Sounds reasonable enough. Are the long rests capped somehow or are there ill effects for overusing it (similar to how Pathfinder did this)?Interesting tidbits (Part 1 and 2 combined)
- Number of times you can use short rest is capped in between long rests, to avoid it being spammed.
- Level up screen (or the ability to level up) will be available during long rests.
- Current idea for reactions is for the player to decide, at the start of their turn, which reaction they want to trigger. Explains further that they want to avoid "pop-up" screens to stop gameflow. Talked a bit more in length in Part 1 about trying to shave off seconds here and there in turn-based combat to keep the combat feel faster (e.g. animations).
- Not having the relevant skills can result in missing out content of importance and not just flavor stuff.
- Death should be punishing and resource-heavy, there won't be resurrection scrolls everywhere (but will be in EA for playtesting purposes).
(Eagerly awaiting how Ontopoly will spin these concepts as bad).

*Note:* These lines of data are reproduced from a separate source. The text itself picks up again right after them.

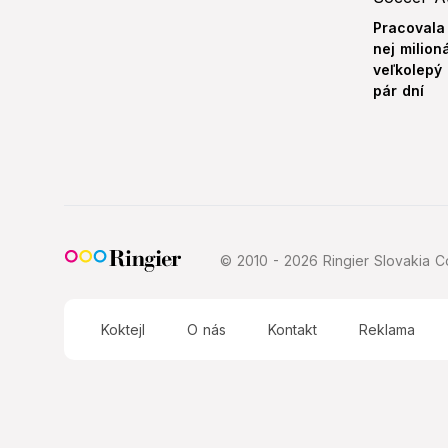
Pracovala
nej milion
veľkolepý
pár dní
© 2010 - 2026 Ringier Slovakia Co
Koktejl
O nás
Kontakt
Reklama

From what we have seen from the trailers they are not capped, but they only become available on screens that are cleared of enemies. There might be a timing system on top of this aswell.
They should consider some sort of timer or cap on long rests as well. Resource requirements for a long rest is also an alternative. I think making sure enemies in the near area are cleared is a good start but it could be abused to circumvent the short rest limits. This is probably something that will require the EA to playtest.

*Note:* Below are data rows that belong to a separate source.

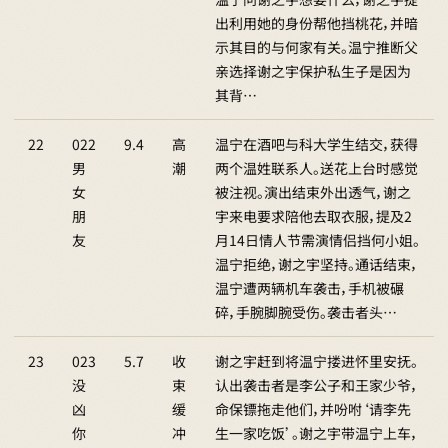
出利用她的身份帮他挡桃花，并暗
示其目的与何家有关。温宁推断父
亲选择谢之宇保护私生子是因为
其背…
22
022
9.4
高
温宁在酒吧与科大学生结交，获得
男
潮
两个温姓联系人。送花上台时感觉
女
被注视。演出结束外出透气，谢之
朋
宇来电要求陪他去取衣服，提及2
友
月14日情人节需演情侣挡何小姐。
温宁拒绝，谢之宇坚持。通话结束，
温宁遭两辆机车袭击，手机被碾
碎，手腕脚腕受伤。袭击者头…
23
023
5.7
收
谢之宇赶到将温宁搂进怀里安抚。
没
束
认出袭击者是李公子和王家少爷，
凶
缓
命保镖拖走他们，并吩咐‘请李先
你
冲
生一家吃饭’。谢之宇带温宁上车，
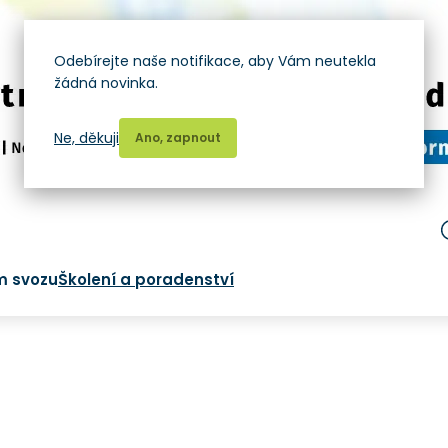
Odebírejte naše notifikace, aby Vám neutekla
žádná novinka.
Ne, děkuji
Ano, zapnout
m svozu
Školení a poradenství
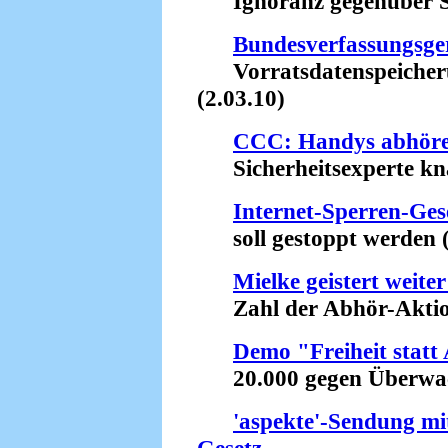
Ignoranz gegenüber Sa
Bundesverfassungsger
Vorratsdatenspeicheru
(2.03.10)
CCC: Handys abhören
Sicherheitsexperte kna
Internet-Sperren-Ges
soll gestoppt werden (
Mielke geistert weite
Zahl der Abhör-Aktione
Demo "Freiheit statt 
20.000 gegen Überwac
'aspekte'-Sendung mit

All they need to do to balance it is add random encounters on area transitions. This leaves you with two options when running low in an area, muscle through and clear it, or backtrack, fight the random encounter, heal and return. Taking a cut from Wizardry in that sense.
As long as they dont make the random encounter % based, like in the BG games where you just cheese until the long rest goes through when you are too beat up.